Seasonally adjusted mineral sales at current prices decreased by 2.1 per cent in September 2022 compared with August 2022. This followed month-on-month changes of 1.3 per cent in August 2022 and 6.5 per cent in July 2022.
Seasonal adjustment is a means of removing the estimated effects of normal seasonal variation from the series so that the effects of other influences on the series can be recognised more clearly. Seasonal adjustment does not aim to remove irregular or non-seasonal influences which may be present in any particular month. According to Stats SA, seasonally adjusted estimates are generated each month using the X-12-ARIMA Seasonal Adjustment Program developed by the United States Census Bureau.
Inkunzi Wealth Economist, Owen Nkomo, said the sector is likely to remain depressed for the remainder of the year, according to SABC News.

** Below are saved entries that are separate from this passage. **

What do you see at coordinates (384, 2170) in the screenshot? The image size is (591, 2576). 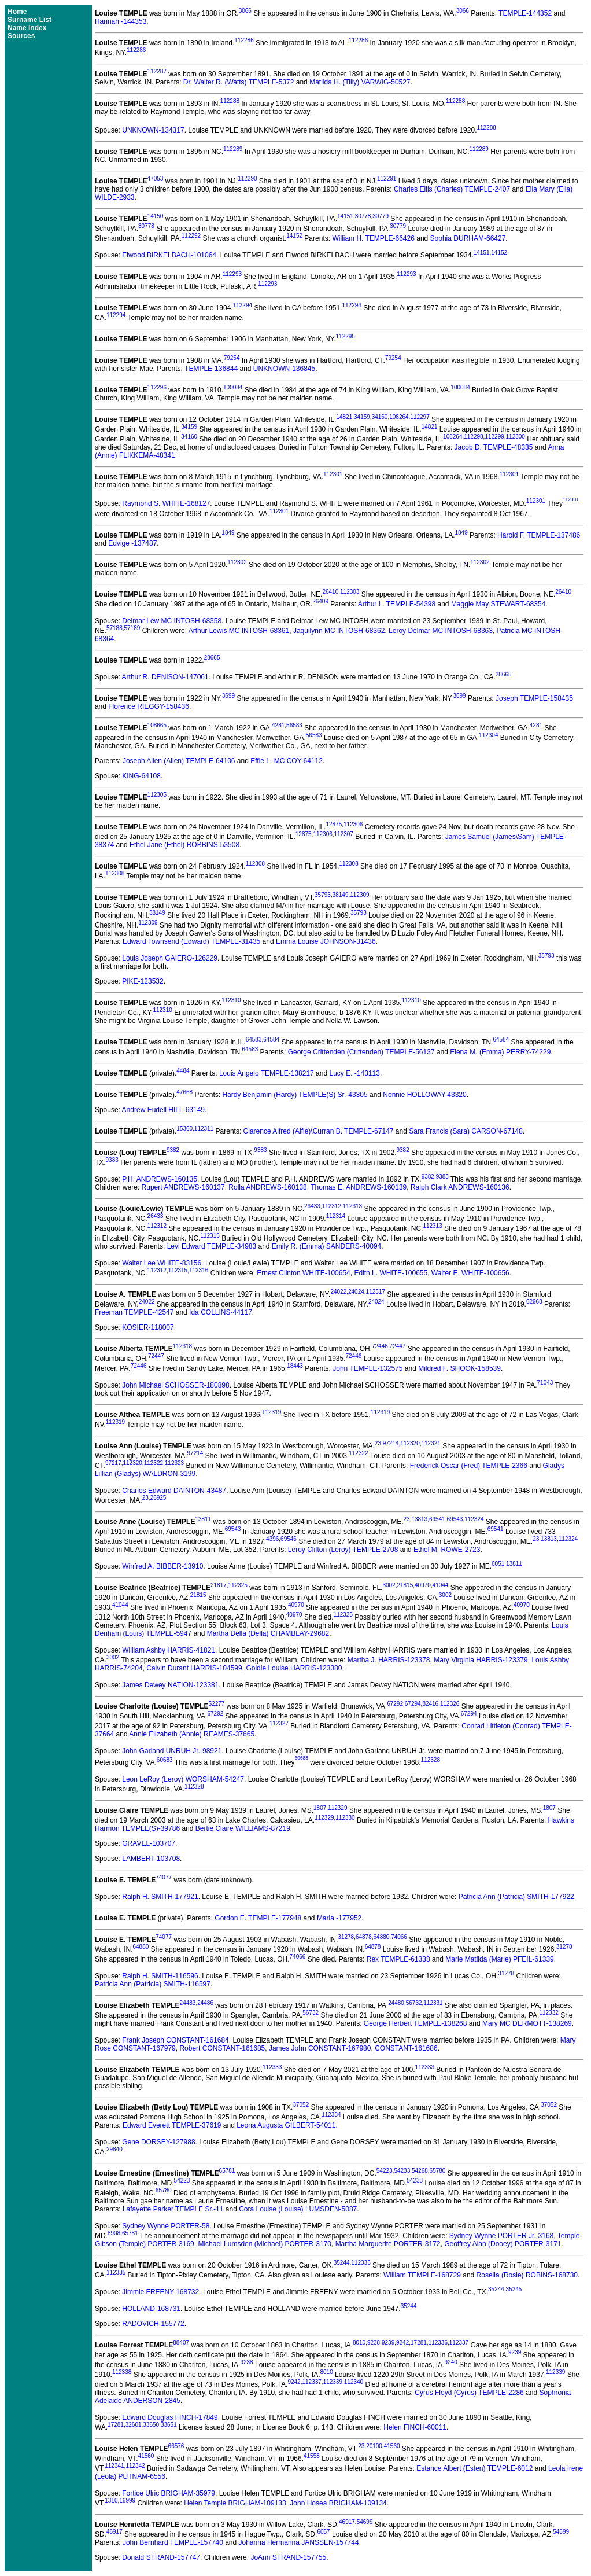 I see `54223` at bounding box center [384, 2170].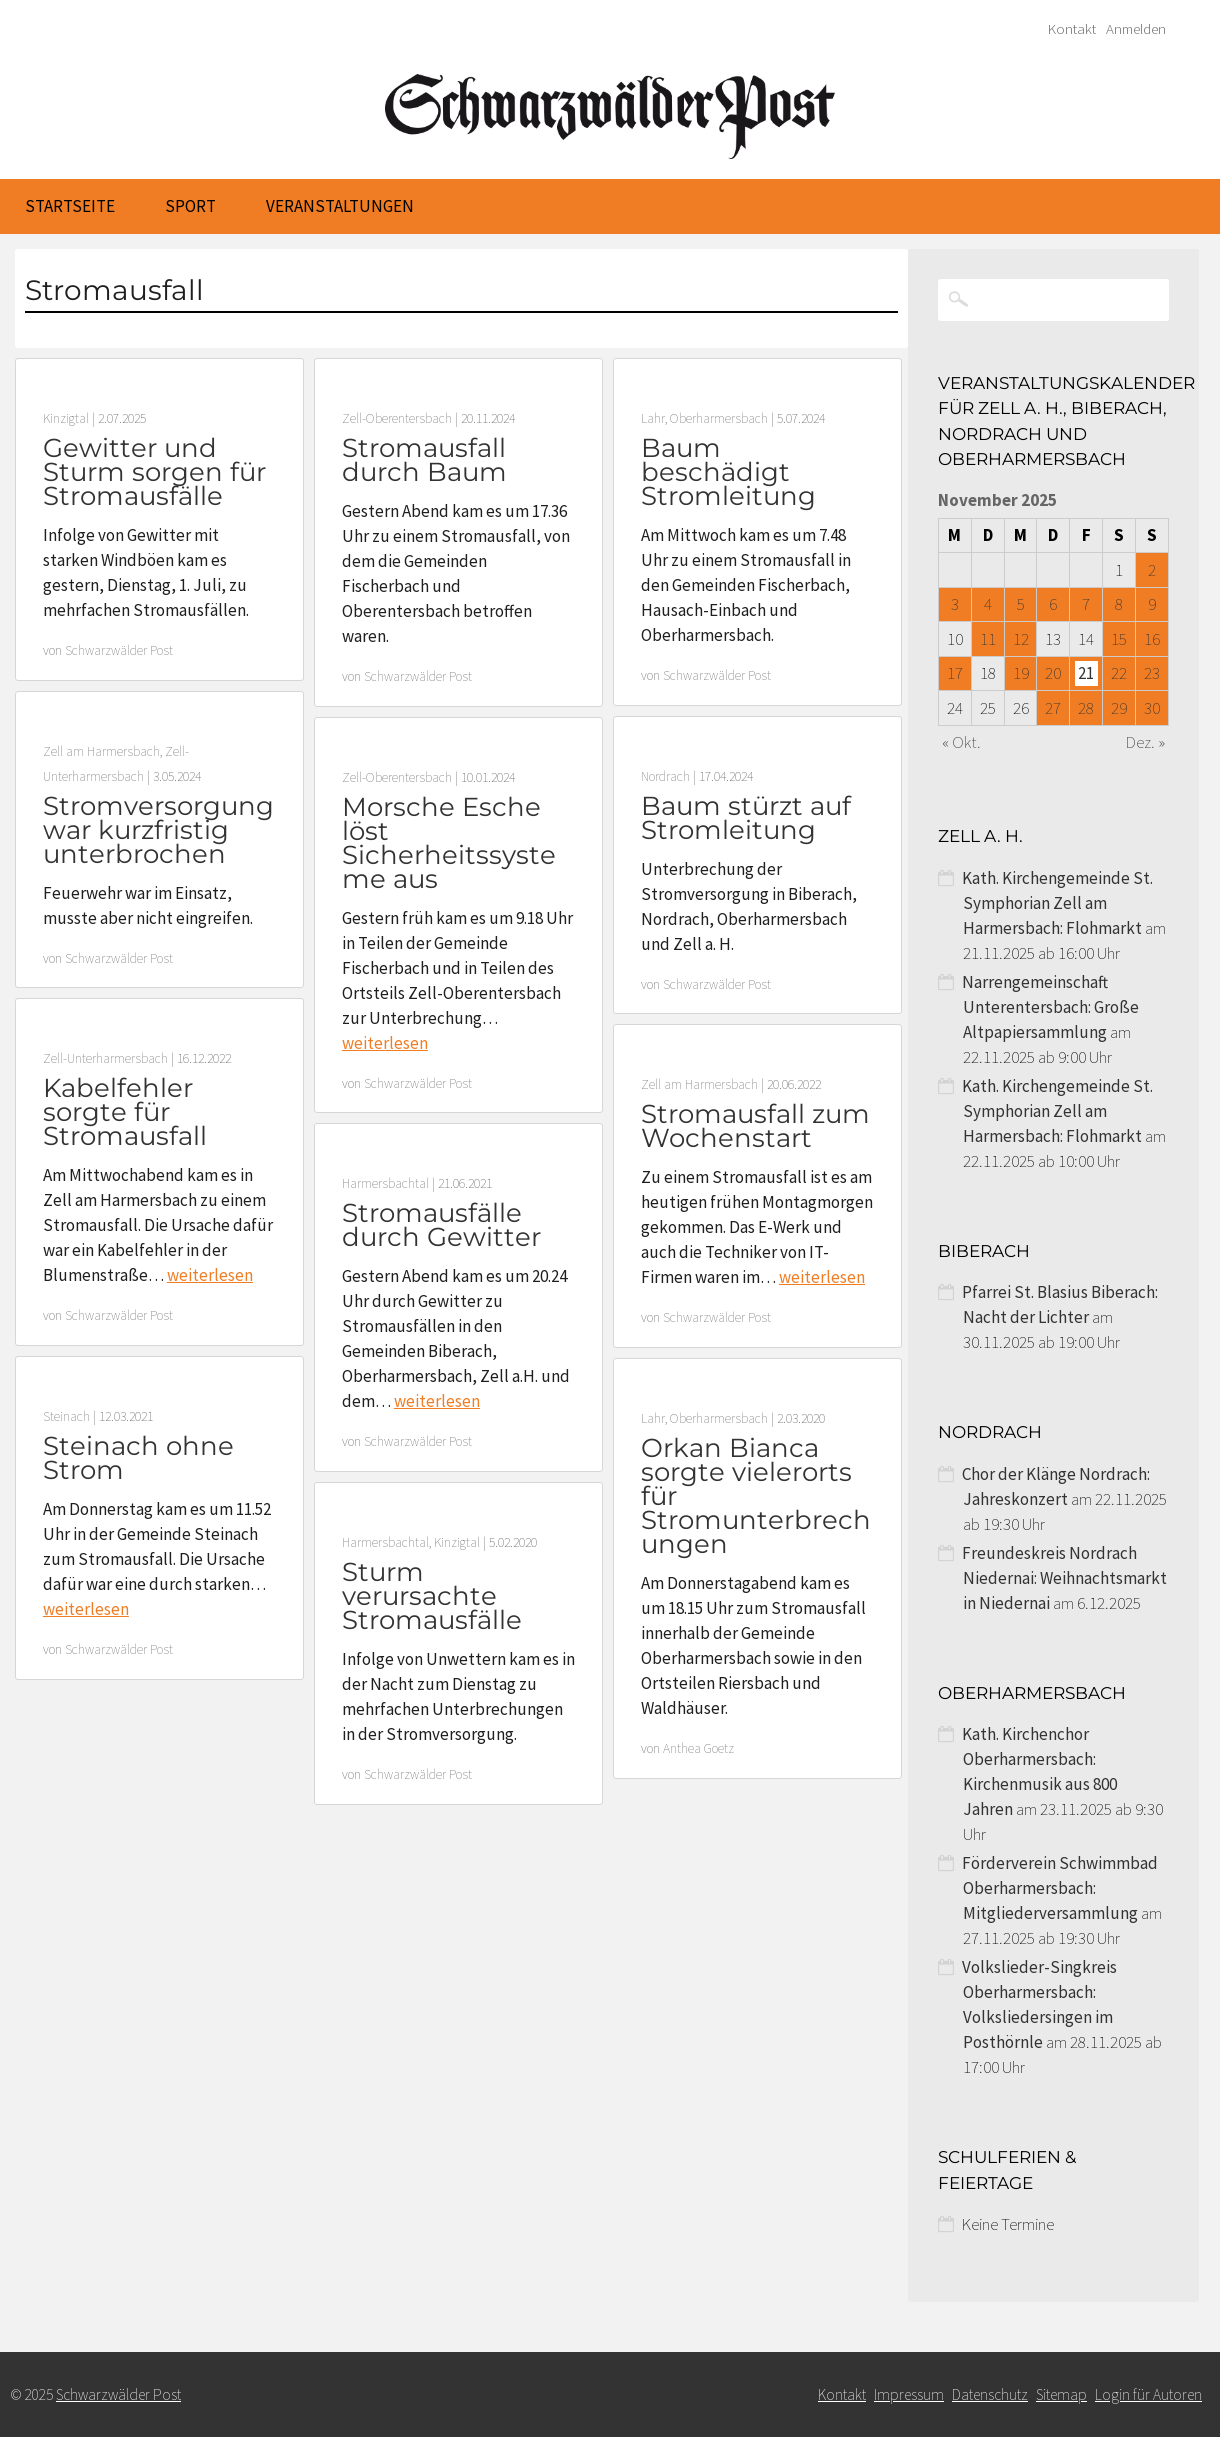 Image resolution: width=1220 pixels, height=2437 pixels. Describe the element at coordinates (665, 776) in the screenshot. I see `Nordrach` at that location.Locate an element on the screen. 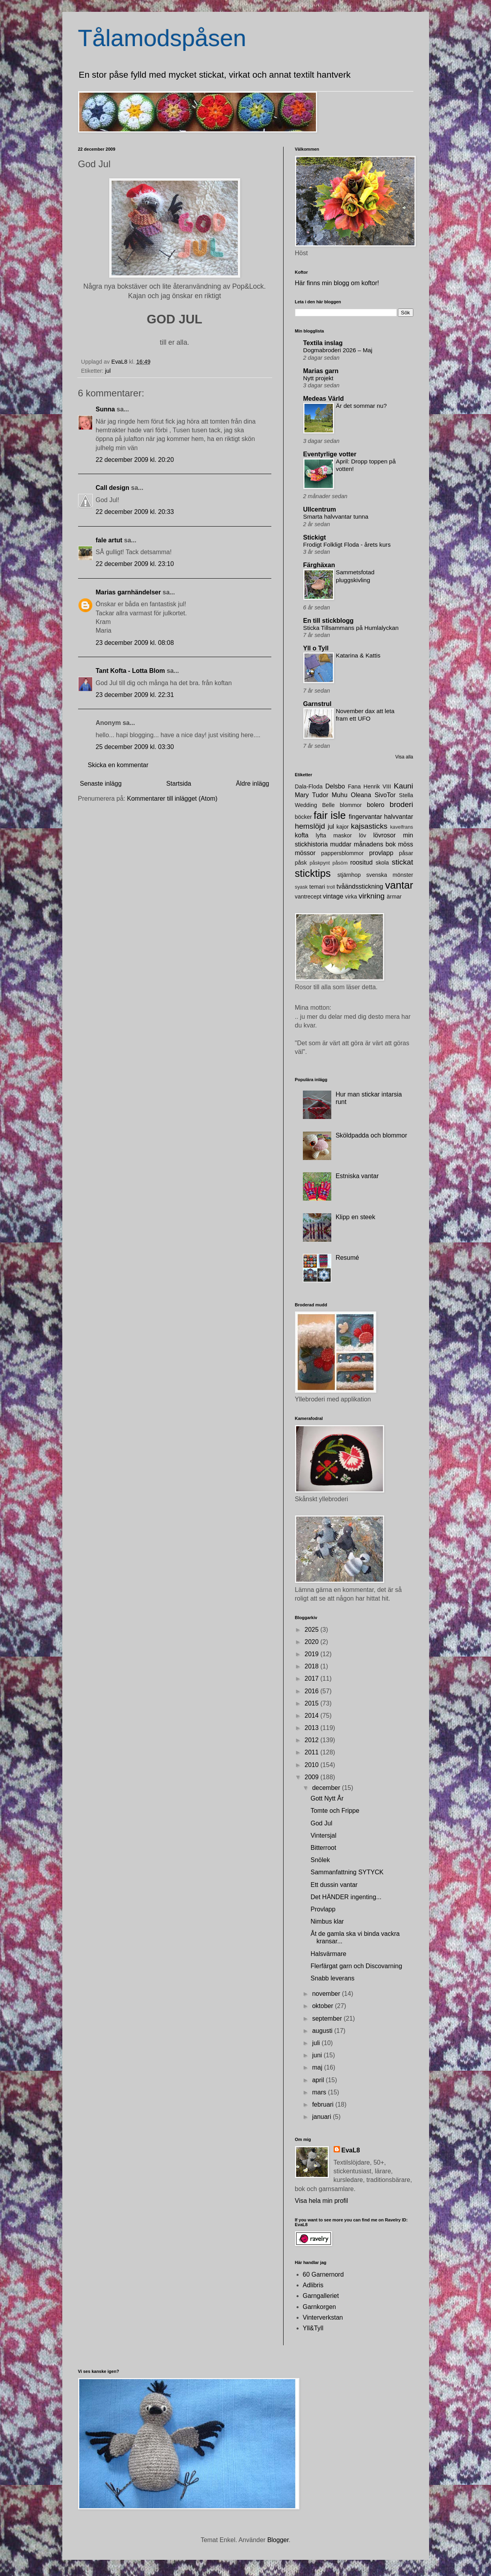 The height and width of the screenshot is (2576, 491). Startsida is located at coordinates (178, 783).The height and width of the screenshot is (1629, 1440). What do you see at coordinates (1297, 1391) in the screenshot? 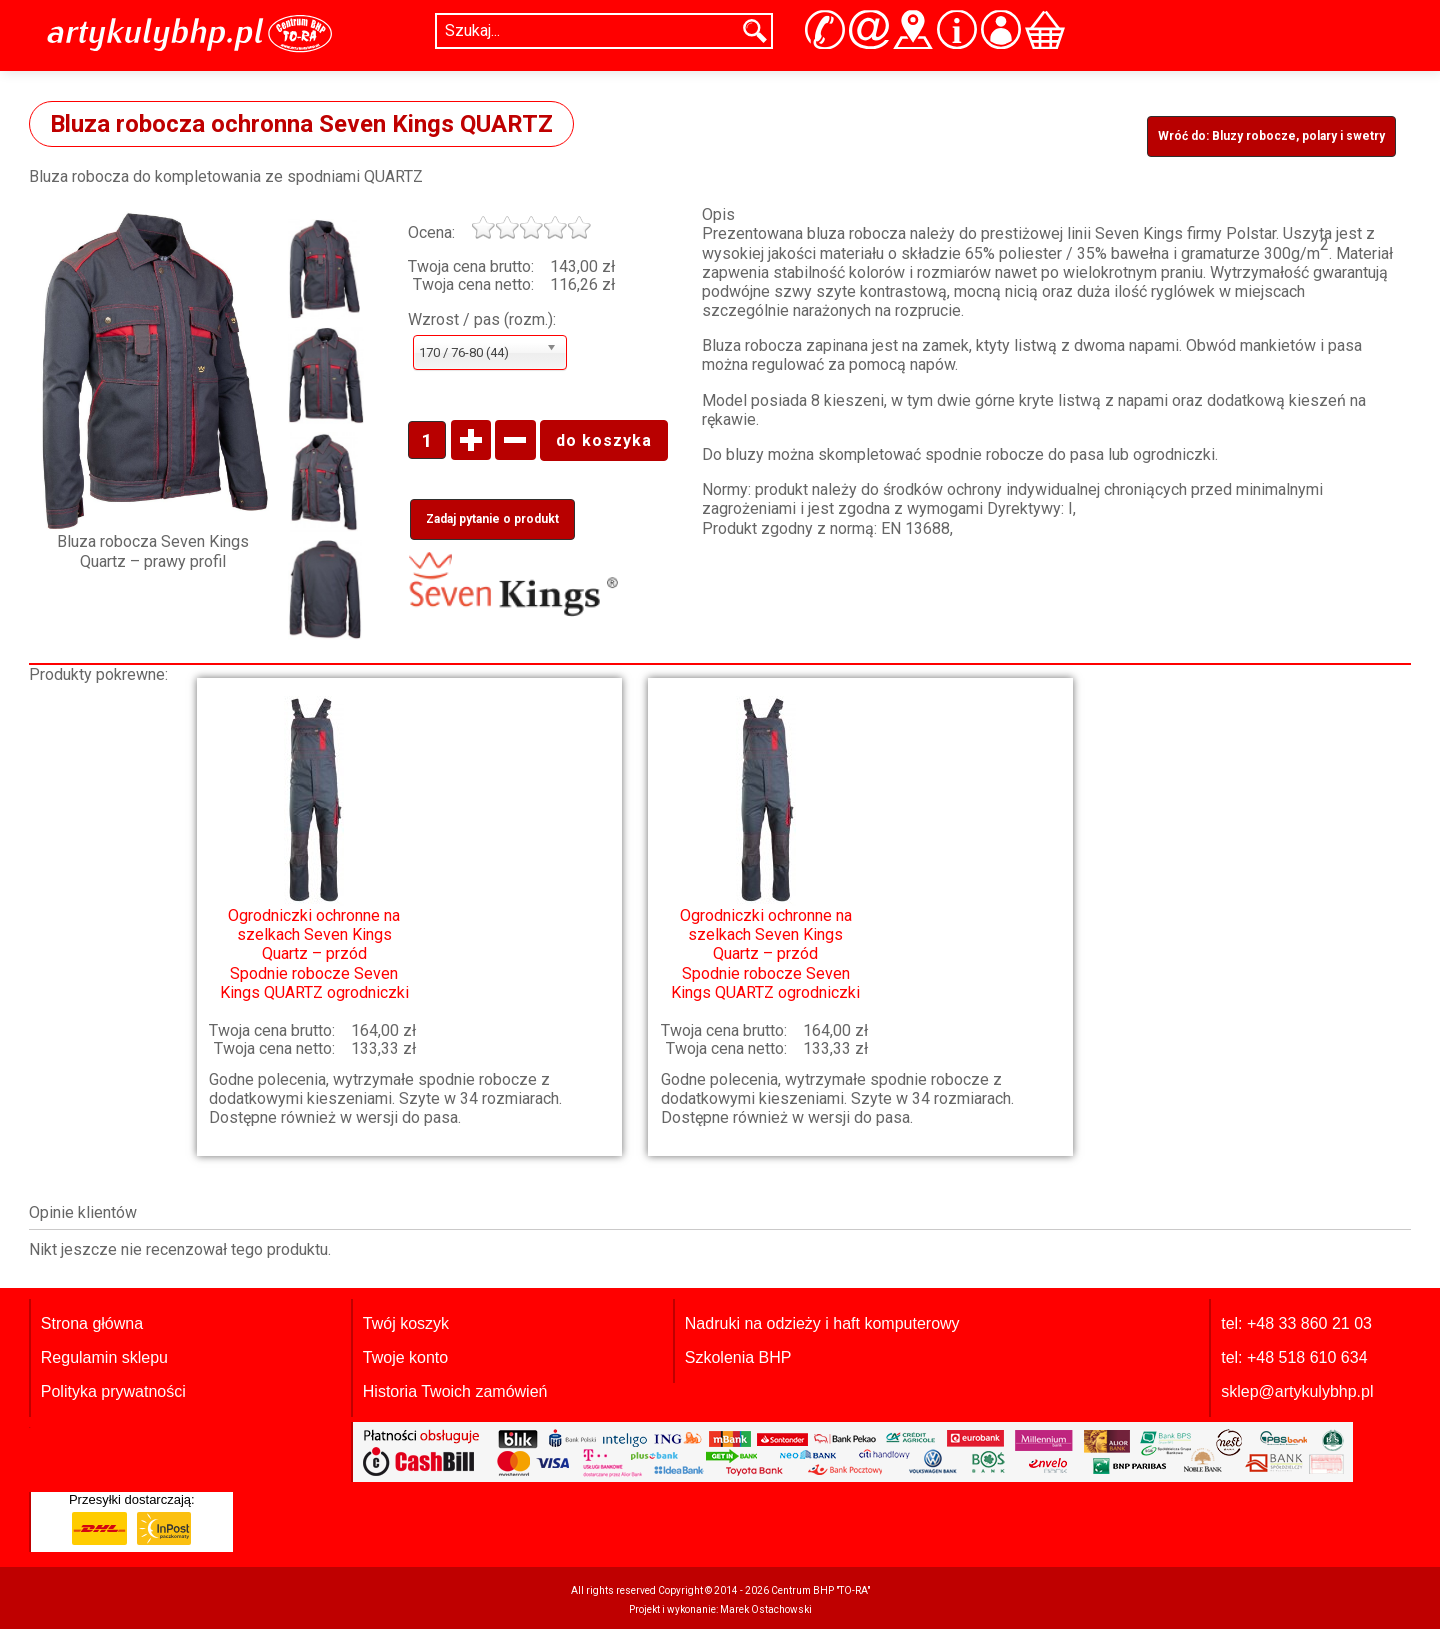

“We have got the gold production numbers falling by 12.4 per cent against the forecast drop of 15 per cent and we have the mining production numbers coming down at 4.5 per cent which is 0.1 per cent below (what the) market was looking for and month-on-month basis a small improvement there, 0.1 per cent versus 0.6 per cent decline in the previous month.”
Economist says the sector is being negatively impacted by falling commodity prices, energy constraints and strike action by Transnet.
Meanwhile, South Africa’s mining leaders at the recent Johannesburg Mining Indaba sent out a relatively positive combined message. They were well aware of the challenges such as unreliable electricity, constrained rail capacity, crime and the threat of expropriation without compensation.
Nico Muller, CEO of Impala Platinum, commended the high level of mining expertise that is developed and applied in the country.
“With this depth of local skills and experience – in multiple disciplines – it is possible for mineral deposits to efficiently be turned to account,” he said.
Former Anglo American executive Mark Cutifani also commended the expertise in the country’s mining industry – arguing that there were sufficient skills to grow the sector further.
According to Africa News, South African mining is a major source of foreign exchange and jobs. The country’s minerals are key to its economic growth and recovery strategy.
Many of South Africa’s mineral reserves, estimated to be worth US$2.5 trillion remain unexploited. But growth has stalled in recent years. For instance, between 2010 and 2018, the industry saw a 10 per cent loss in output, 50,000 jobs wiped out, and a 45 per cent decrease in annual capital investment.
A lack of innovation, bad rail and port infrastructure, and unreliable electricity are blamed for the damage.
South Africa’s electricity infrastructure has been degrading in the past decade, with both scheduled and unscheduled power outages on the increase. This leads to anger and frustration among the public and clearly handicaps businesses and their productivity. The alleviation of the highlighted problems in mining is, therefore a critical precondition for the sector’s recovery.